"Good-bye." She gave him her hand.

He clasped it for an instant, then raised it, saying, "We did not settle the vexed question of the ring. I am inclined, now I see it again, to think it is a genuine old scarabæus."

A sudden access of shyness, strange and new, came to her. The coldness of his voice did not match the warm clasp of his hand, the nearness of his approach.

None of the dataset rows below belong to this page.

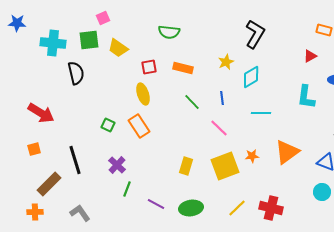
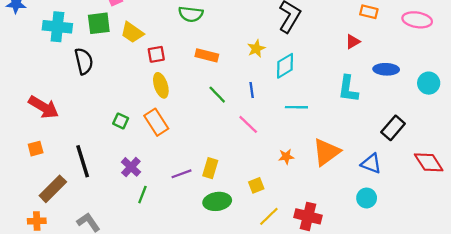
red square: (149, 67) -> (156, 54), moved
yellow square: (225, 166) -> (256, 185), moved, size x0.5
purple line: (156, 204) -> (182, 174), moved, turned -48
green ellipse: (191, 208) -> (217, 201), moved

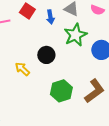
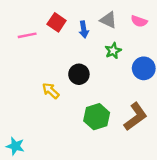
green star: (75, 35) -> (113, 51), size x0.6

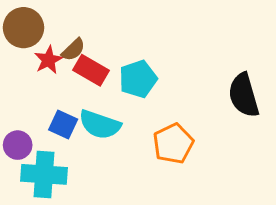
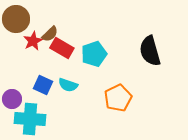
black semicircle: (244, 95) -> (150, 51), moved
cyan semicircle: (100, 125) -> (68, 85), size x0.7

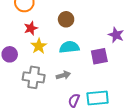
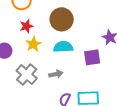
brown circle: (66, 19) -> (62, 19), size x1.5
gray cross: (34, 77) -> (27, 75), turned 30

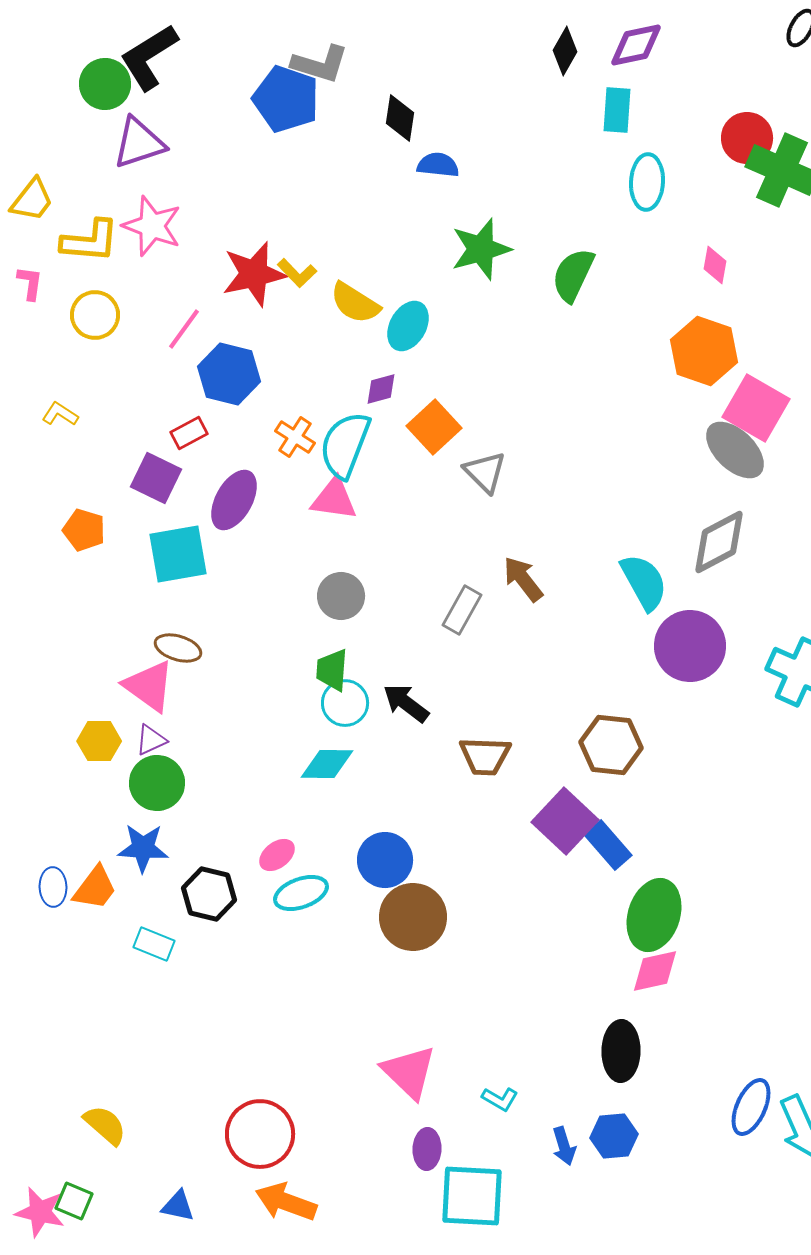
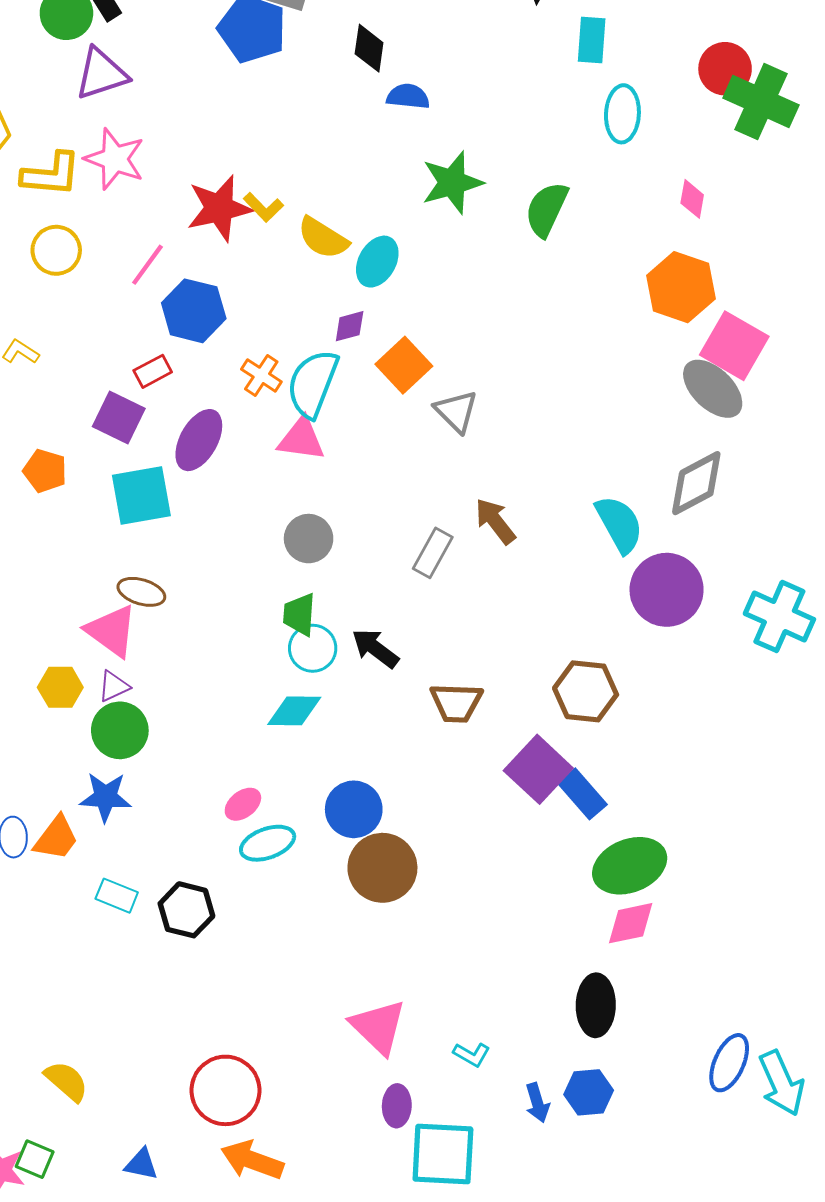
black hexagon: (209, 894) -> (186, 910), moved
green ellipse: (654, 915) -> (630, 866), turned 50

She felt that the colour was mounting to her cheeks, and turned her face aside to hide it. And the next instant she felt the touch of his lips on her hair just where it swept away from her white neck.

"Mr. Berend!" she said, breathlessly, and would have started away, but he still held her hand.

"You can either never forgive me," he said, quickly, "or you must do so fully and freely. There can be no half measures between us any longer."

She was speechless; a storm of mixed feelings possessed her.

"I set myself to win you from the first moment that I saw you," he continued, impetuously. "The other task was nothing. I determined it should be both or neither with me. The failure that I spoke of to you last night is redeemed, and I am no longer under a cloud. It was a question of my word, and I have kept it. But for you I should not have done so. My fate is in your hands entirely."

Still no answer.

He drew her a little closer. "I have seen you four times," he went on, "and each time I have said to myself, 'There is only one woman in the world for me, and she is so sweet and lovely and perfect, that I dare only say good-bye to her—unless she tells me to stay.' Anstiss, good-bye!"